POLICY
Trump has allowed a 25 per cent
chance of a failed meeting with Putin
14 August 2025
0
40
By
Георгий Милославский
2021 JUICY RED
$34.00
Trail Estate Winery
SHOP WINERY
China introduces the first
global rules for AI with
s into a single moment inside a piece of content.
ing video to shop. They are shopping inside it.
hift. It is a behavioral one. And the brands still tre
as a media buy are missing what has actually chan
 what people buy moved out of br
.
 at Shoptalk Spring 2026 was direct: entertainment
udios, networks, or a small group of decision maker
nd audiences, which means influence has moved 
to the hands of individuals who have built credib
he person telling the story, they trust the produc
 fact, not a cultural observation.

____

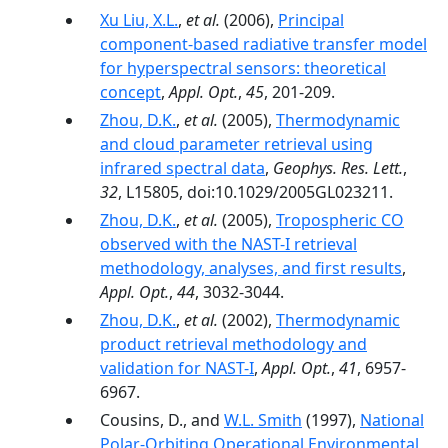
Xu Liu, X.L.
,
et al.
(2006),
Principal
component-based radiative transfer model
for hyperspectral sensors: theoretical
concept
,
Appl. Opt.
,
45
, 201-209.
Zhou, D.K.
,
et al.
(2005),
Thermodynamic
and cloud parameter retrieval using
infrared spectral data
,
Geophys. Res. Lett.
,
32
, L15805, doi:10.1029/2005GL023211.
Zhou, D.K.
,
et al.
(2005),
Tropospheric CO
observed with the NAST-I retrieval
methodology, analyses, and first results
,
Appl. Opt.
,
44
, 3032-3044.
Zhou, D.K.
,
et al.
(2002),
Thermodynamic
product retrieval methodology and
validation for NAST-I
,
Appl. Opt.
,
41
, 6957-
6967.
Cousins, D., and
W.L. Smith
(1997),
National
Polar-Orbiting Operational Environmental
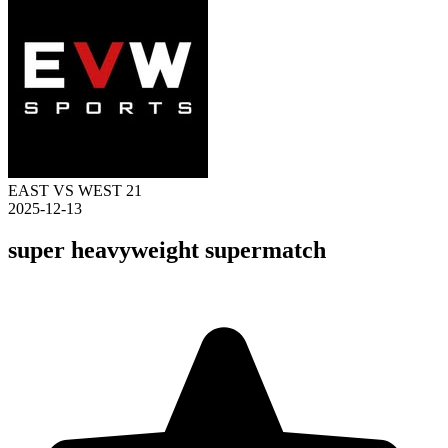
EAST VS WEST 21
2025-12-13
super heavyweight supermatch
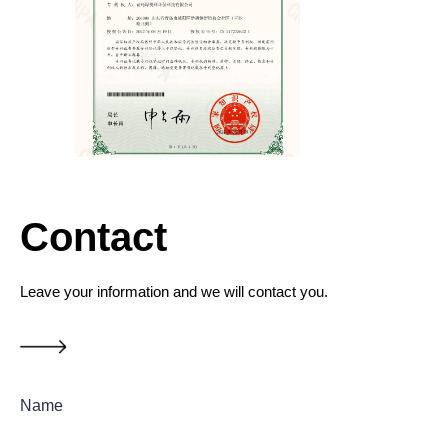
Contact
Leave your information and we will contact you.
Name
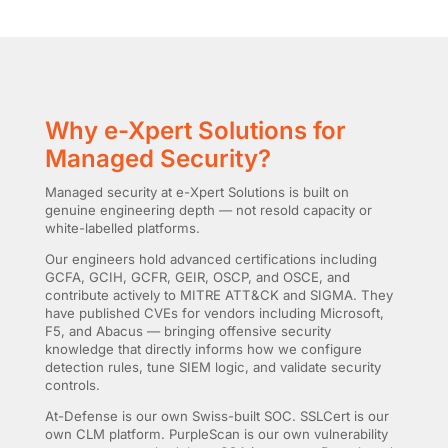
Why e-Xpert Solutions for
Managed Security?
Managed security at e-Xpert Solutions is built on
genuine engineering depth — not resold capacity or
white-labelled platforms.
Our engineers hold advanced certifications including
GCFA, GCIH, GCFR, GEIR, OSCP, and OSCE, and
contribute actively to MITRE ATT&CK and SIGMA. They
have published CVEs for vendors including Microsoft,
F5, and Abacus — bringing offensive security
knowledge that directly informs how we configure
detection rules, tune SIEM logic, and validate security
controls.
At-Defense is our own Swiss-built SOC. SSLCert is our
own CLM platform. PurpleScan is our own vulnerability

____

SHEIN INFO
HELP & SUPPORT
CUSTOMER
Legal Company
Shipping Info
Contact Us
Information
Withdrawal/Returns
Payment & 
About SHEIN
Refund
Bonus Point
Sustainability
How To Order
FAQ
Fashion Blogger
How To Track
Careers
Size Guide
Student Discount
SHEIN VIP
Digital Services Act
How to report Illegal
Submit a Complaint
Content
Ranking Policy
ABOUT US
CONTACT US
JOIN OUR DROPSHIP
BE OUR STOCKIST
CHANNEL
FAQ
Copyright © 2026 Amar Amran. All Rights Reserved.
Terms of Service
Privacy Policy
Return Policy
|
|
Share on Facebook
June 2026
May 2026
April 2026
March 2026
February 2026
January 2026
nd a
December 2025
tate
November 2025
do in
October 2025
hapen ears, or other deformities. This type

____

*Problem description*
Return only the number of lines in the data that hold the string "have".

*Task response*
2